Problem to work on: In the records that come next, find every line with "исходное". Return those lines.

Document structure recognition data:
-- Opening Marker --

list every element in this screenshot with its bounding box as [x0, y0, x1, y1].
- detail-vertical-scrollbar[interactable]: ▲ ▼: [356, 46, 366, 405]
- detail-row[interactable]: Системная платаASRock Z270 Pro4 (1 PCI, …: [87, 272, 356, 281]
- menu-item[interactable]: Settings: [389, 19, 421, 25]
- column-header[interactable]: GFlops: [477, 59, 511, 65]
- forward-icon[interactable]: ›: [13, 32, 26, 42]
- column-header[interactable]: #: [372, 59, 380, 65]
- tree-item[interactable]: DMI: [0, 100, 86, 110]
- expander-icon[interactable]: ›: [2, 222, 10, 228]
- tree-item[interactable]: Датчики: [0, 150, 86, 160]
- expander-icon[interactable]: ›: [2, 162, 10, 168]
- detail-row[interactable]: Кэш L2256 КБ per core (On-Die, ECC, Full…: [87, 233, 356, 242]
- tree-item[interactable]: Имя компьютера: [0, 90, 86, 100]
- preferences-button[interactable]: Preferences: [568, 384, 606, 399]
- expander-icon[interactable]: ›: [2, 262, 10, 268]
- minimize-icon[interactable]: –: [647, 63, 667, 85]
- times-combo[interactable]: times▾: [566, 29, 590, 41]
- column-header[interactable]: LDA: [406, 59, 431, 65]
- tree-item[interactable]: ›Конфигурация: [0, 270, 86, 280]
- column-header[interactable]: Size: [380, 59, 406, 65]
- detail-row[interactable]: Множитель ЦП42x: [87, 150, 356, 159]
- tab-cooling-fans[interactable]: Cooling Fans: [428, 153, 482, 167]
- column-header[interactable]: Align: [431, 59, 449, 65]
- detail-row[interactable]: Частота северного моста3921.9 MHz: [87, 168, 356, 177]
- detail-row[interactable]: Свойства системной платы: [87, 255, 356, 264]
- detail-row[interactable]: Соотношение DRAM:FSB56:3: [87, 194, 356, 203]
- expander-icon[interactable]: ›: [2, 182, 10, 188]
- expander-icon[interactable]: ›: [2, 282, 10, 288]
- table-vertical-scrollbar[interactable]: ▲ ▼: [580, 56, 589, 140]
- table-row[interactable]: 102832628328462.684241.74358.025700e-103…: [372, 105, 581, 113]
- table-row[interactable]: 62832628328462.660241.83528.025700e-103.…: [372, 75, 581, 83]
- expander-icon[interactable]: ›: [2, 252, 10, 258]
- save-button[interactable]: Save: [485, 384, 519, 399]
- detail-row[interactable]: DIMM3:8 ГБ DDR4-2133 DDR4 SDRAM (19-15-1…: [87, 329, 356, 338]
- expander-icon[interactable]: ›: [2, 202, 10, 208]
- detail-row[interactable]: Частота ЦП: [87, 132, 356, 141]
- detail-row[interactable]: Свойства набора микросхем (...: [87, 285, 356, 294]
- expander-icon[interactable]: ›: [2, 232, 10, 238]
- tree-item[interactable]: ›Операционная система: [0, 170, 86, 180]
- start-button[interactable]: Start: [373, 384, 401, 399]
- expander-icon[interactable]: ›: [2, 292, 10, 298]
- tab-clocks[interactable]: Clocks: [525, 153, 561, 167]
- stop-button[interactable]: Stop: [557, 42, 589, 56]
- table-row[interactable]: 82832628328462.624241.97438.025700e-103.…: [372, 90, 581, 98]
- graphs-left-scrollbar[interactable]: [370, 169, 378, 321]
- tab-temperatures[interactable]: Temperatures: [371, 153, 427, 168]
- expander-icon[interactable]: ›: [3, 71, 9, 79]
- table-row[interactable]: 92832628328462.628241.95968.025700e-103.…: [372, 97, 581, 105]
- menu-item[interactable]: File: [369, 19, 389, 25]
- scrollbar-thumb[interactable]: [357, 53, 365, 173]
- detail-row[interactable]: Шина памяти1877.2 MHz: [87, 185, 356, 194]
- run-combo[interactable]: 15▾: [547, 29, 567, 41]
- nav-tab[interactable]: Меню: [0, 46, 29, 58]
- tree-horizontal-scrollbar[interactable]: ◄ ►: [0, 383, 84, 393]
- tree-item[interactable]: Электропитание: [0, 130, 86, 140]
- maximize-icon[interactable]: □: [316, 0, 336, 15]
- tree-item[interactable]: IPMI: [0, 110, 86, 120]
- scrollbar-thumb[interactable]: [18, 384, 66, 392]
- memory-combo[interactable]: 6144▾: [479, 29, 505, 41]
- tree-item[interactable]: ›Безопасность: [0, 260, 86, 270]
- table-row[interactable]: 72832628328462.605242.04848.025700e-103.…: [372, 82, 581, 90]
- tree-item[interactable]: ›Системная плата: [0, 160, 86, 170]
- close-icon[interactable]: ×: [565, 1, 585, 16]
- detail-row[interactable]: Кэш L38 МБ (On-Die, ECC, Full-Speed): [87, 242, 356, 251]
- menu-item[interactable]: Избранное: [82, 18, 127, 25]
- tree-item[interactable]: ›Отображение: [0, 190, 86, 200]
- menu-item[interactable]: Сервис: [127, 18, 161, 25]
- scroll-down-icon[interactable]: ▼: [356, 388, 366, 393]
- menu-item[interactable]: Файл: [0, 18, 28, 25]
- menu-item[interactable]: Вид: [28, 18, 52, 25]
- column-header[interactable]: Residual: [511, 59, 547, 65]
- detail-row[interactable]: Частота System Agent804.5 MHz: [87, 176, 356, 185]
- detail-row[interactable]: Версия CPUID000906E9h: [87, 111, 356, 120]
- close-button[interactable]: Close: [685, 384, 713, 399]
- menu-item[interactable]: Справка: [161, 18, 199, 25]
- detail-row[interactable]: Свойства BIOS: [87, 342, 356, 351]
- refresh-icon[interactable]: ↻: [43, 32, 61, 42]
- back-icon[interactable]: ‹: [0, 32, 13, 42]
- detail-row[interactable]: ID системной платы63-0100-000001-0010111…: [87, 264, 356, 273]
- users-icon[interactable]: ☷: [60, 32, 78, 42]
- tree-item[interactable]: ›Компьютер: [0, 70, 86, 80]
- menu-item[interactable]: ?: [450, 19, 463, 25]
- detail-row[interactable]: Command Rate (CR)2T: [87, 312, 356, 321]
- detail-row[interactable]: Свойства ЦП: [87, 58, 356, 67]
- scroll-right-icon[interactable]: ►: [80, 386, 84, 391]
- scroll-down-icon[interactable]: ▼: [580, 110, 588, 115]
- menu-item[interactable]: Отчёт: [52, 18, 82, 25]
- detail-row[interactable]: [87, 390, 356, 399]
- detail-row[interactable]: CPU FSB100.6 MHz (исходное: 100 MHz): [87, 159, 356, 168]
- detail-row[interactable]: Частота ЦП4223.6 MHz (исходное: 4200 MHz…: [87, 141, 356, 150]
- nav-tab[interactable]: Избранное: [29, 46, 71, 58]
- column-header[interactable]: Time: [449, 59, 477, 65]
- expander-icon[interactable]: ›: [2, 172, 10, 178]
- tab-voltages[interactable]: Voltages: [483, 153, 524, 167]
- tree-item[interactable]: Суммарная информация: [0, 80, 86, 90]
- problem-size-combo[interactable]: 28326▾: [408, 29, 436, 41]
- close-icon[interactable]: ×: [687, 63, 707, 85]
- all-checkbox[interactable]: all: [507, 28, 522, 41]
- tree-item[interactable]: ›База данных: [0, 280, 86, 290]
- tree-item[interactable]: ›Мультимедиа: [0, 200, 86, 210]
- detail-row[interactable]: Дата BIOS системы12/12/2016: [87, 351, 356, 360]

-- Closing Marker --

The answer:
- detail-row[interactable]: CPU FSB100.6 MHz (исходное: 100 MHz): [87, 159, 356, 168]
- detail-row[interactable]: Частота ЦП4223.6 MHz (исходное: 4200 MHz…: [87, 141, 356, 150]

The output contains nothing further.